On every line of the listing, check for "Locations"; copy the lines that have it.
■ ■ ■
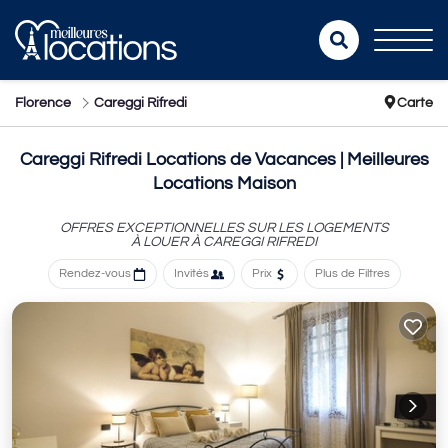
Florence
Careggi Rifredi
Carte
Careggi Rifredi Locations de Vacances | Meilleures
Locations Maison
OFFRES EXCEPTIONNELLES SUR LES LOGEMENTS
À LOUER À CAREGGI RIFREDI
Rendez-vous
Invités
Prix
Plus de Filtres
■ ■ ■
Output of the exercise —
Careggi Rifredi Locations de Vacances | Meilleures
Locations Maison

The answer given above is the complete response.